The Department of Health and Human Services’ Office of Inspector General has published the findings of its 2017 fiscal review of HHS compliance with the Federal Information Security Modernization Act of 2014.

The FISMA compliance review revealed the HSS is continuing to make improvements to its information security program, although OIG identified several areas of weakness. The findings from the latest FISMA compliance review highlighted similar vulnerabilities and weaknesses to the review conducted for fiscal 2016.

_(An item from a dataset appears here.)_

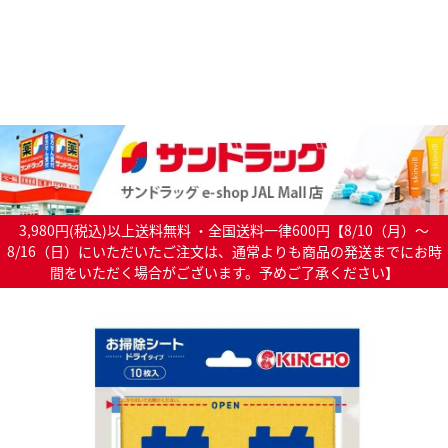
3,980円(税込)以上送料無料 ・全国送料一律600円【8/10（月）～
8/16（日）にいただいたご注文は、通常よりも商品の発送までにお時
間をいただく場合がございます。予めご了承ください】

A department-wide Continuous Diagnostics and Mitigation (CDM) program is being developed by the HHS which will allow it to monitor its networks, information systems, and personnel activity and information security programs have been strengthened since the review was last conducted. However, OIG identified several areas where improvements could be made. Weaknesses and vulnerabilities were found in HHS risk management, identity and access management, configuration management, security training, incident response, contingency planning and information security continuous monitoring.

There were several areas of concern in configuration management. At all four of the operational divisions (OPDIVs) there were instances of noncompliance with configuration management policies and procedures. OIG identified failures to ensure all software was up to date and patches were applied promptly and vulnerability scans using Security Content Automation Protocol (SCAP) tools were missed. OIG also found some operating systems in use that were not supported by the vendors. At some OPDIVs, configuration management personnel were not tracking the approvals, testing results, and migration dates within change management tracking tools.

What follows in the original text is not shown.